=== Section Start ===

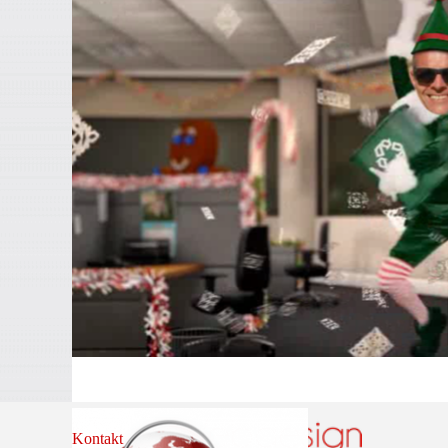
Kontakt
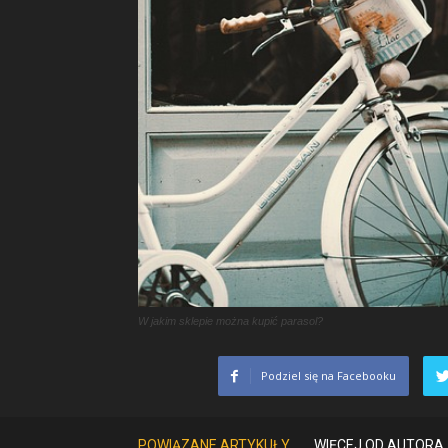
W jakim sklepie można kupić parasol?
Podziel się na Facebooku
POWIĄZANE ARTYKUŁY
WIĘCEJ OD AUTORA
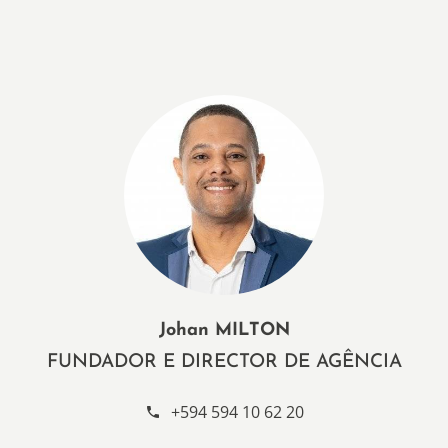
Johan MILTON
FUNDADOR E DIRECTOR DE AGÊNCIA
+594 594 10 62 20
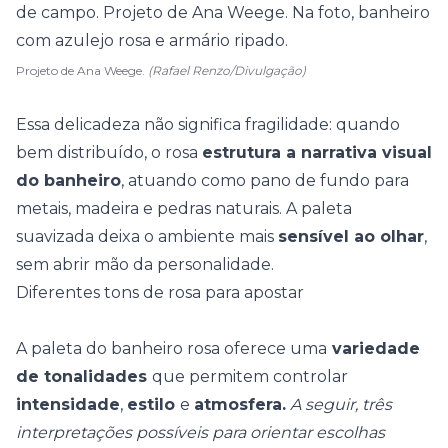
Projeto de Ana Weege.
(Rafael Renzo/Divulgação)
Essa delicadeza não significa fragilidade: quando
bem distribuído, o rosa
estrutura a narrativa visual
do banheiro
, atuando como pano de fundo para
metais, madeira e pedras naturais. A paleta
suavizada deixa o ambiente mais
sensível ao olhar
,
sem abrir mão da
personalidade
.
Diferentes tons de rosa para apostar
A paleta do banheiro rosa oferece uma
variedade
de tonalidades
que permitem controlar
intensidade
,
estilo
e
atmosfera.
A seguir, três
interpretações possíveis para orientar escolhas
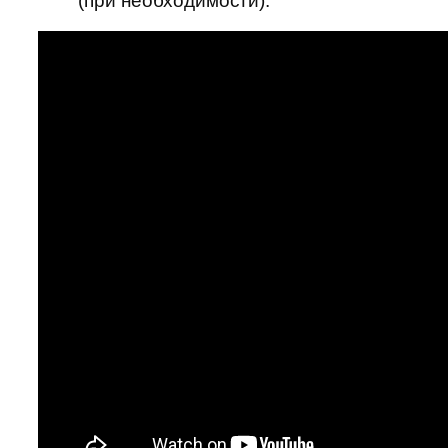
(при необходимости).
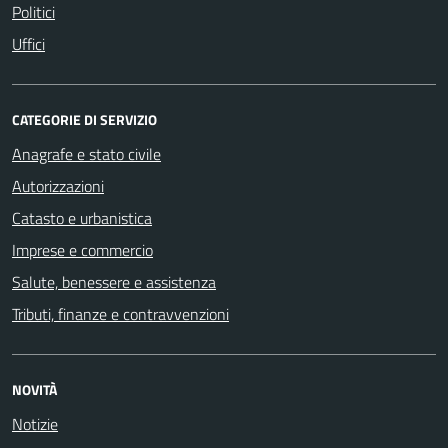
Politici
Uffici
CATEGORIE DI SERVIZIO
Anagrafe e stato civile
Autorizzazioni
Catasto e urbanistica
Imprese e commercio
Salute, benessere e assistenza
Tributi, finanze e contravvenzioni
NOVITÀ
Notizie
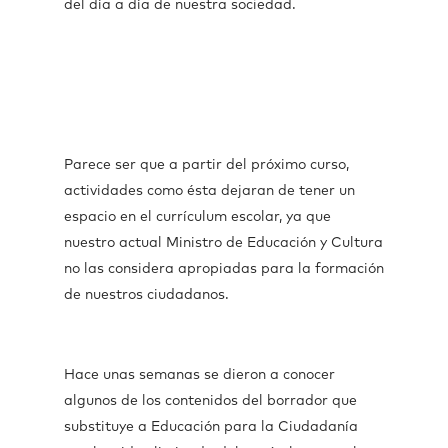
del día a día de nuestra sociedad.
Parece ser que a partir del próximo curso,
actividades como ésta dejaran de tener un
espacio en el currículum escolar, ya que
nuestro actual Ministro de Educación y Cultura
no las considera apropiadas para la formación
de nuestros ciudadanos.
Hace unas semanas se dieron a conocer
algunos de los contenidos del borrador que
substituye a Educación para la Ciudadanía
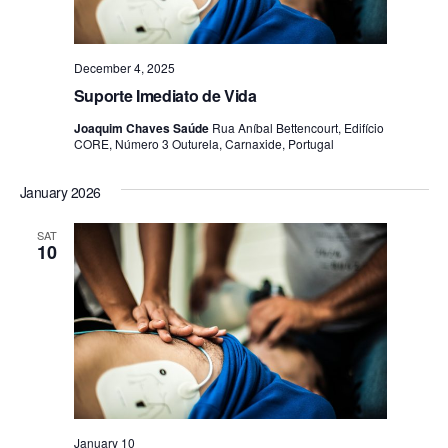
December 4, 2025
Suporte Imediato de Vida
Joaquim Chaves Saúde
Rua Aníbal Bettencourt, Edifício
CORE, Número 3 Outurela, Carnaxide, Portugal
January 2026
SAT
10
January 10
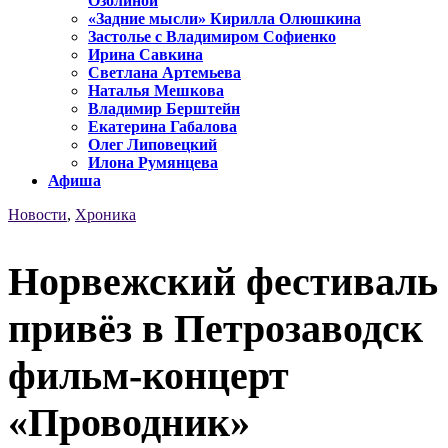
Озолиной
«Задние мысли» Кирилла Олюшкина
Застолье с Владимиром Софиенко
Ирина Савкина
Светлана Артемьева
Наталья Мешкова
Владимир Берштейн
Екатерина Габалова
Олег Липовецкий
Илона Румянцева
Афиша
Новости
,
Хроника
Норвежский фестиваль
привёз в Петрозаводск
фильм-концерт
«Проводник»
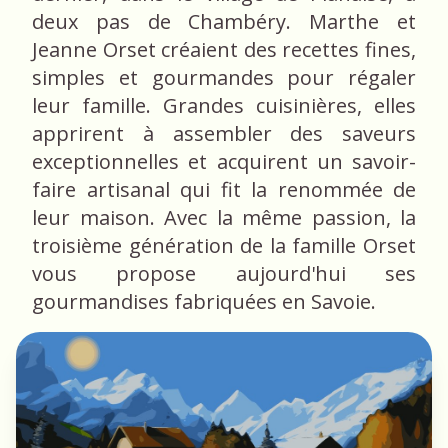
deux pas de Chambéry. Marthe et
Jeanne Orset créaient des recettes fines,
simples et gourmandes pour régaler
leur famille. Grandes cuisinières, elles
apprirent à assembler des saveurs
exceptionnelles et acquirent un savoir-
faire artisanal qui fit la renommée de
leur maison. Avec la même passion, la
troisième génération de la famille Orset
vous propose aujourd'hui ses
gourmandises fabriquées en Savoie.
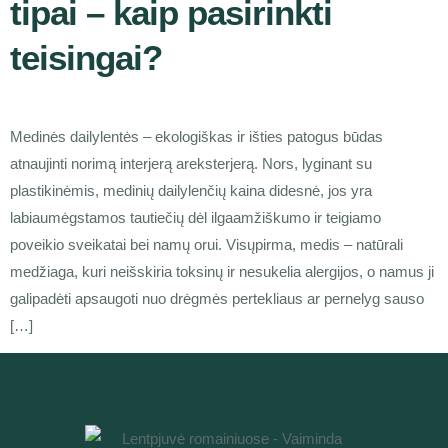
tipai – kaip pasirinkti
teisingai?
Medinės dailylentės – ekologiškas ir išties patogus būdas
atnaujinti norimą interjerą areksterjerą. Nors, lyginant su
plastikinėmis, medinių dailylenčių kaina didesnė, jos yra
labiaumėgstamos tautiečių dėl ilgaamžiškumo ir teigiamo
poveikio sveikatai bei namų orui. Visųpirma, medis – natūrali
medžiaga, kuri neišskiria toksinų ir nesukelia alergijos, o namus ji
galipadėti apsaugoti nuo drėgmės pertekliaus ar pernelyg sauso
[…]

=== Section End ===

- [WHAT TO PRODUCE]:
Omit the pictures, and please restate word for word the lines running from the line with "espacio en el currículum escolar, ya que" to the end of the entries.

- [YOUR RESPONSE]:
espacio en el currículum escolar, ya que
nuestro actual Ministro de Educación y Cultura
no las considera apropiadas para la formación
de nuestros ciudadanos.
Hace unas semanas se dieron a conocer
algunos de los contenidos del borrador que
substituye a Educación para la Ciudadanía
December 4, 2025
Suporte Imediato de Vida
Joaquim Chaves Saúde
Rua Aníbal Bettencourt, Edifício
CORE, Número 3 Outurela, Carnaxide, Portugal
January 2026
SAT
10
January 10
Озолиной
«Задние мысли» Кирилла Олюшкина
Застолье с Владимиром Софиенко
Ирина Савкина
Светлана Артемьева
Наталья Мешкова
Владимир Берштейн
Екатерина Габалова
Олег Липовецкий
Илона Румянцева
Афиша
Новости
,
Хроника
Норвежский фестиваль
привёз в Петрозаводск
фильм-концерт
«Проводник»
deux pas de Chambéry. Marthe et
Jeanne Orset créaient des recettes fines,
simples et gourmandes pour régaler
leur famille. Grandes cuisinières, elles
apprirent à assembler des saveurs
exceptionnelles et acquirent un savoir-
faire artisanal qui fit la renommée de
leur maison. Avec la même passion, la
troisième génération de la famille Orset
vous propose aujourd'hui ses
gourmandises fabriquées en Savoie.
tipai – kaip pasirinkti
teisingai?
Medinės dailylentės – ekologiškas ir išties patogus būdas
atnaujinti norimą interjerą areksterjerą. Nors, lyginant su
plastikinėmis, medinių dailylenčių kaina didesnė, jos yra
labiaumėgstamos tautiečių dėl ilgaamžiškumo ir teigiamo
poveikio sveikatai bei namų orui. Visųpirma, medis – natūrali
medžiaga, kuri neišskiria toksinų ir nesukelia alergijos, o namus ji
galipadėti apsaugoti nuo drėgmės pertekliaus ar pernelyg sauso
[…]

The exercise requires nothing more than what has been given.